Another problem is that the office relies on the cooperation of the victims, the institutions that hackers have targeted, to provide evidence of the crimes. Those victims may sometimes be reluctant to report breaches, since HHS could then accuse them of violating HIPAA and levy fines that come on top of costs stemming from the breach and the ransoms often demanded by the hackers.

Depending on the circumstances, it can seem like blaming the victim, especially since the hackers are sometimes funded or directed by foreign governments. And it’s raised questions about whether the U.S. government should be doing more to protect health organizations.

In an Aug. 11 letter to HHS Secretary Xavier Becerra, Sen. Angus King (I-Maine) and Rep.
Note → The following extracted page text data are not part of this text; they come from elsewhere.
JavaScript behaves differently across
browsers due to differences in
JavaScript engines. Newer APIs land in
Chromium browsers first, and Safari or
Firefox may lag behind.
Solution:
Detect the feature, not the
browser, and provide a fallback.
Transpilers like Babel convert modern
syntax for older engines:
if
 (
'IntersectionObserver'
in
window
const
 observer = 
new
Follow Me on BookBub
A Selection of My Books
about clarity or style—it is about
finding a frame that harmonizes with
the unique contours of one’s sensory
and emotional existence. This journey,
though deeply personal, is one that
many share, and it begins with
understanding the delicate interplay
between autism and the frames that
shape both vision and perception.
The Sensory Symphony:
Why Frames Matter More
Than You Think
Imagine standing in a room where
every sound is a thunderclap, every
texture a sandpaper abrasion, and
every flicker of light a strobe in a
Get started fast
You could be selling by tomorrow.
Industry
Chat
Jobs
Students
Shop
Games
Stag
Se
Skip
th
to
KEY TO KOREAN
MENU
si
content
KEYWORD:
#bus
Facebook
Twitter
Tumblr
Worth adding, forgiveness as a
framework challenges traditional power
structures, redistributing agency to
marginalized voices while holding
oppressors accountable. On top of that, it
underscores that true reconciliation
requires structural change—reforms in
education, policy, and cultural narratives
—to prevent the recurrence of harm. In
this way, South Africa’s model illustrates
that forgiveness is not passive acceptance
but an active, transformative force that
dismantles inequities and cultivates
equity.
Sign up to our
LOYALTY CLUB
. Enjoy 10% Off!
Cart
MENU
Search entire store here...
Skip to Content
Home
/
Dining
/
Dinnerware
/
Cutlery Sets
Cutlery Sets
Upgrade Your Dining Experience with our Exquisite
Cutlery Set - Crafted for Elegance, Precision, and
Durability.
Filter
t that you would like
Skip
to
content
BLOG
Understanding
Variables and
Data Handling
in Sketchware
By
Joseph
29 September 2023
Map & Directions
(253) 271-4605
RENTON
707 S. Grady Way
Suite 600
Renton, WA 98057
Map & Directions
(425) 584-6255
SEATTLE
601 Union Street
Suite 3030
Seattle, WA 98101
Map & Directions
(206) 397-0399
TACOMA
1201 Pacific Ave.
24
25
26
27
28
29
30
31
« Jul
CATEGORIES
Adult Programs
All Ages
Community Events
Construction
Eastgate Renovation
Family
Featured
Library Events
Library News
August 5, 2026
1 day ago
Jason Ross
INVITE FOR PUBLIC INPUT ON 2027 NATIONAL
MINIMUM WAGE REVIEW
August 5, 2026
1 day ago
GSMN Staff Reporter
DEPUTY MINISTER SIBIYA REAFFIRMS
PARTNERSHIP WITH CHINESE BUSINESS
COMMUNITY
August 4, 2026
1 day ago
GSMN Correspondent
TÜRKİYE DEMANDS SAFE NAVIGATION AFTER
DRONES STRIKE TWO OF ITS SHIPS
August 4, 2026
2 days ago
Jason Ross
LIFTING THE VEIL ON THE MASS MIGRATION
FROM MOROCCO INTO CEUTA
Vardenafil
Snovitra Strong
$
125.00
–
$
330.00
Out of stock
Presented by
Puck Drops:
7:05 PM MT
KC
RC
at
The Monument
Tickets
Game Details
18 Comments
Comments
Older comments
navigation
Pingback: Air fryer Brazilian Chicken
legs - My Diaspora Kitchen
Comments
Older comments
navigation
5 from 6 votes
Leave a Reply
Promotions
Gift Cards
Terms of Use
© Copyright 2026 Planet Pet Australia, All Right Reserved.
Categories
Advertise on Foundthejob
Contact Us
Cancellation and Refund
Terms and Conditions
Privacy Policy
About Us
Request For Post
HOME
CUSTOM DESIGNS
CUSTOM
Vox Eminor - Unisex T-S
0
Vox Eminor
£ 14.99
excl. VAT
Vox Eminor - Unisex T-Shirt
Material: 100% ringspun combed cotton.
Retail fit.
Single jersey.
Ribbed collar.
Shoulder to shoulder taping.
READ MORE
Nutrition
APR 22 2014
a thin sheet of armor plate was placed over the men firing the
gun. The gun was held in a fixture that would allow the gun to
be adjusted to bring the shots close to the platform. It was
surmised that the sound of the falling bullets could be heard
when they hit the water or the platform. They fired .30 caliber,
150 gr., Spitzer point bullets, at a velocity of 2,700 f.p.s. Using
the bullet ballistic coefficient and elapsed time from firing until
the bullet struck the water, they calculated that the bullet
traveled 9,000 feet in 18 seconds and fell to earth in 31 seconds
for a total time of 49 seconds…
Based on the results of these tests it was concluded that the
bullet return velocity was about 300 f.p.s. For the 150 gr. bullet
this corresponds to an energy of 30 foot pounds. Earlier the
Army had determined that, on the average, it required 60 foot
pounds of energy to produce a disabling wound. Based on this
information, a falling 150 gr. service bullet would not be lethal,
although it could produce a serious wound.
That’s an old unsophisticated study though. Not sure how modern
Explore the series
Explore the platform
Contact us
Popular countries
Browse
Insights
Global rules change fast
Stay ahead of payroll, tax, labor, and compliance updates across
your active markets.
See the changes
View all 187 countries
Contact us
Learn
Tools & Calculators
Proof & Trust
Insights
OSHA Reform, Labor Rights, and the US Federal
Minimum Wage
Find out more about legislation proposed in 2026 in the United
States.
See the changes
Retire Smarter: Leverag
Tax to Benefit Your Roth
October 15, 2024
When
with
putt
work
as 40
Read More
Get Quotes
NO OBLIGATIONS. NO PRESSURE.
Mike Gallagher (R-Wis.), past co-chairs of a cybersecurity commission that examined the danger, raised that point, questioning the government’s “lack of robust and timely sharing of actionable threat information with industry partners.”

‘A stronger hammer’

The scope of the threat is massive and the consequences of breaches severe. According to a 2021 survey by the Healthcare Information and Management Systems Society, more than two-thirds of health care organizations had a “significant” incident in the previous year — mostly phishing or ransomware attacks.

These episodes pose potentially significant financial consequences and can threaten patients’ lives. A recent report from cybersecurity company Cynerio and the Ponemon Institute, a cybersecurity research center, found that about 1 in 4 cyberattacks resulted in increased mortality by delaying care.

Experts said the health care sector is particularly vulnerable to attacks, partly due to its digital transformation and partly due to its vulnerability to ransomware. Disrupting care could endanger patients’ lives, which can leave health care organizations feeling forced to fork over ransoms. In 2021 alone, hackers accessed records of nearly 50 million people, raising privacy concerns and leaving many vulnerable to fraud.